"Street Urchin", he thought. Urchin sounds about right - spiky, slimy and smelling slightly of rotting seaweed.
Vimes, from Night Watch, Terry Pratchett
Basic Information
A street urchin is a (somewhat romanticised) term for a (semi)feral child living in an urban area. Such children may be part of a homeless family, or even have homes to go to which they are merely absent from most of the day1, but they may equally well be at least functional orphans.
Such children - even if nominally supported by their parents - are often involved in crime to one degree or another, whether as perpetrators (typically begging or petty theft), victims (sexual exploitation is common) or both (exploitation may well end in being trafficked as a child prostitute). Street children may also be recruited into criminal gangs (Fagin's kitchen in Oliver Twist being one of the most famous examples). More honest work often involves selling small items to passers by2 or providing services such as shoe-shining, message carrying and horse-holding (or in the modern era, windscreen washing). Speaking of trafficking and abuse, any society with a functioning slave trade (legal or otherwise) is likely see a lot fewer street children: many potential urchins will have been sold at the block one way or another, and the remainder will be a lot more circumspect due to the risk of being bagged and dragged.
Sources
Game and Story Use
- Possibly a background for a PC thief (or any other urban underclass character) - even Bernard Cornwell's Richard Sharpe is shown to have grown up as a street urchin.
- For fans of The Expanse, it's worth looking into the history of Amos Burton and finding out about Timothy.
- They can also be recruited as intelligence gatherers … whether you happen to be a violin playing detective or a sinister eunuch.
- A PC could be sold something significant that an urchin has "found".
- Finding a child that has been "lost" in a city may require extensive urchin sorting.
- Urban campaigns could include conflict between charity workers trying to "save" the urchins and criminals trying to recruit them.
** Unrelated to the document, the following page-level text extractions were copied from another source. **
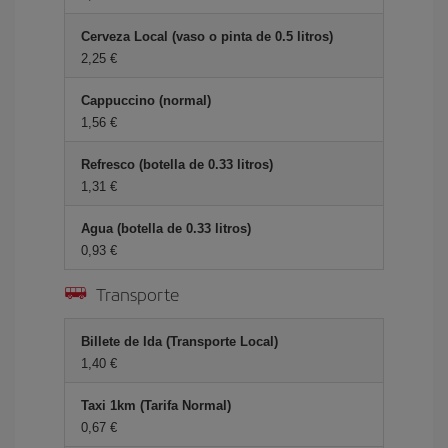
Cerveza Local (vaso o pinta de 0.5 litros)
2,25 €
Cappuccino (normal)
1,56 €
Refresco (botella de 0.33 litros)
1,31 €
Agua (botella de 0.33 litros)
0,93 €
Transporte
Billete de Ida (Transporte Local)
1,40 €
Taxi 1km (Tarifa Normal)
0,67 €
- Inevitably the criminals will probably be more appealing to the urchins - given that the choice is liable to be "church and school" vs. hanging out with a street gang. Of course, when the actual alternative to being washed and sent to school is being perfumed and sold as a bum-boy (or shot down in a turf battle), things may look different, but by then it's usually too late … and children are traditionally slow to develop critical thinking skills.
- Interesting Campaign Idea: PCs in a pre-modern setting are investigating the disappearance of significant numbers of street children (although getting historically authentic reasons for this may be a struggle) and eventually track down the abductors … who turn out to be time travellers who are pulling them into the future and turn out to be deliberately targeting those least likely to cause paradox - and people who died as homeless children are ideal as their impact on history is minimal. With this knowledge, PCs must then decide whether or not they want to stop the flow … unless the kids are being used to power Omelos or otherwise badly abused, even being up-timed as indentured labour may be preferable to what awaits them in the alleys come winter.
- Other motives could include: re-population (or at least refreshing the gene pool) after a population crash; raising an army or providing spare parts (whether transplant organs or wetware processors).
- Smart PCs may want to look at the demographics of the urchin haul - those mainly collecting girls may want servants or concubines, those wanting an army may prefer boys … those claiming they want colonists should really be collecting a fairly even mix.